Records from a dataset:
-*-*-
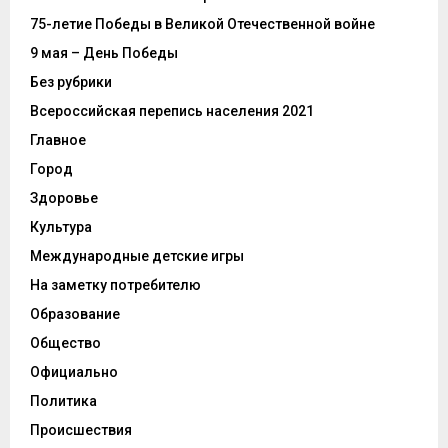
75-летие Победы в Великой Отечественной войне
9 мая – День Победы
Без рубрики
Всероссийская перепись населения 2021
Главное
Город
Здоровье
Культура
Международные детские игры
На заметку потребителю
Образование
Общество
Официально
Политика
Происшествия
-*-*-
#### WORK TASK
Looking at the records, state how many lines contain "Победы" and write nothing besides that number.

#### YOUR RESPONSE
2